First we look at the two FPS shooters, and Call of Duty pretty much wins by default. They do have a lower user rating, but you do know there are a lot of first impulses and people just going to the website to rant initially post holidays for BO3. Those ratings will even out over time. Battlefield has the far inferior professional critic rating, and most people given the choice between the two would choose the easier to work with interface of Call of Duty, even if you are getting a similar game every time the franchise releases a new game.
World of Warcraft is older but still holds a special place in the hearts of PC gamers worldwide, while Star Wars the Old Republic came to be known as a catastrophic disappointment. As a person who has logged over 300 hours of gaming from Star Wars: The Old Republic, it does get repetitive early on.
In terms of sports obviously EA holds all the cards, but even then, users have been crying for competition for years, and madden 16's glitches are well documented. And even now at the later stage of the products' life many glitches have not been corrected. As an avid Madden Fan I did not even buy Madden 16. I was so discouraged by renting it that I just stuck with Madden 15.

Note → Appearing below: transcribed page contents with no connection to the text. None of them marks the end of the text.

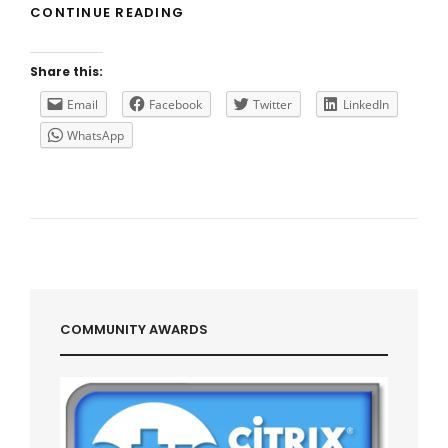
E2EVC
CONTINUE READING
2018
CAPE
TOWN
Share this:
Email
Facebook
Twitter
LinkedIn
WhatsApp
COMMUNITY AWARDS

Going to the bottom line averages, we see that ATVI beats EA easily for both user and critics ratings. As a person who has friends who are avid gamers, I can broadly say that while Activision seemingly has a cult of gamers who are into their products, EA can only boast a cult of people who hate their products. I know I do not speak for everyone who might come across this article or speak for gamers in general, but when it comes to making money you go with the broad consensus to determine direction.

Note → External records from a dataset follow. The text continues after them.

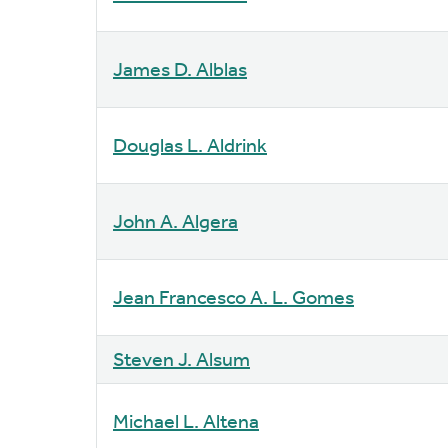
James D. Alblas
Douglas L. Aldrink
John A. Algera
Jean Francesco A. L. Gomes
Steven J. Alsum
Michael L. Altena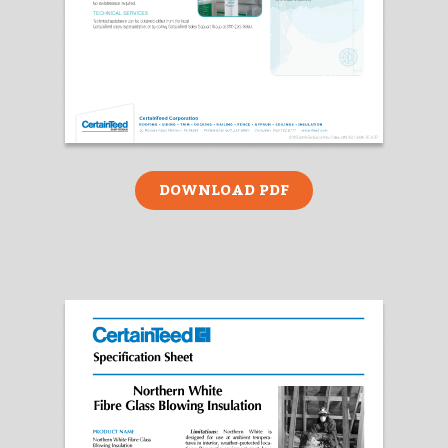
DOWNLOAD PDF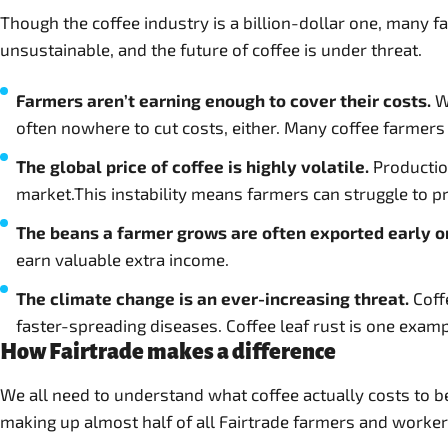
Though the coffee industry is a billion-dollar one, many fa
unsustainable, and the future of coffee is under threat.
Farmers aren’t earning enough to cover their costs.
Wh
often nowhere to cut costs, either. Many coffee farmers a
The global price of coffee is highly volatile.
Production
market.This instability means farmers can struggle to p
The beans a farmer grows are often exported early o
earn valuable extra income.
The climate change is an ever-increasing threat.
Coff
faster-spreading diseases. Coffee leaf rust is one examp
How Fairtrade makes a difference
We all need to understand what coffee actually costs to b
making up almost half of all Fairtrade farmers and worker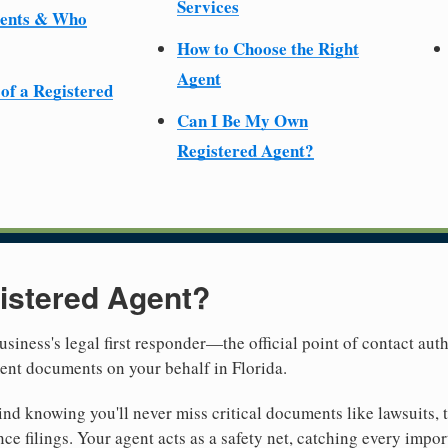
Services
ments & Who
How to Choose the Right
Agent
 of a Registered
Can I Be My Own
Registered Agent?
istered Agent?
usiness's legal first responder—the official point of contact aut
ent documents on your behalf in Florida.
nd knowing you'll never miss critical documents like lawsuits, 
ce filings. Your agent acts as a safety net, catching every import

Based on a growing industry, higher margins, returns and less competition, the market should be willing to assign Activision a P/E of 30. Based on an EPS of 1.58 next year, a conservative estimate to be sure based on 23% EPS growth Y/Y mentioned earlier, we get a fair value of $47.40. From these estimates and fairly conservative predictions over the course of 2016, we can safely say that Activision Blizzard at this time is very much undervalued and has a lot of room for growth.

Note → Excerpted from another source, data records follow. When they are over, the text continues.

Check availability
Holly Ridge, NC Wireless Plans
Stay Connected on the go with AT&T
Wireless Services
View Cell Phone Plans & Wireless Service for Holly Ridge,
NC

Activision Blizzard is a classic case of how to correctly use financial leverage. Despite its high liquidity ratios (3.8 Quick Ratio) and decent price/FCF ratio (23.48), the company intentionally decided to take on more debt than the industry average (0.51 Debt/Equity) to bolster its EPS growth. In combination with industry growth, higher margins, and a high upside pipeline to address sustainability, Activision should be poised for another successful year in the market. Sure, it's not going to rise 90% again, but the success of Black Ops three will ensure short-term success and enable ATVI to beat their expected top and bottom line numbers and also show financial improvement across the other parts of the income statement. Increased game quality over its peers also will keep gamers hungry for more content.
Disclosure: I/we have no positions in any stocks mentioned, and no plans to initiate any positions within the next 72 hours.
I wrote this article myself, and it expresses my own opinions. I am not receiving compensation for it (other than from Seeking Alpha). I have no business relationship with any company whose stock is mentioned in this article.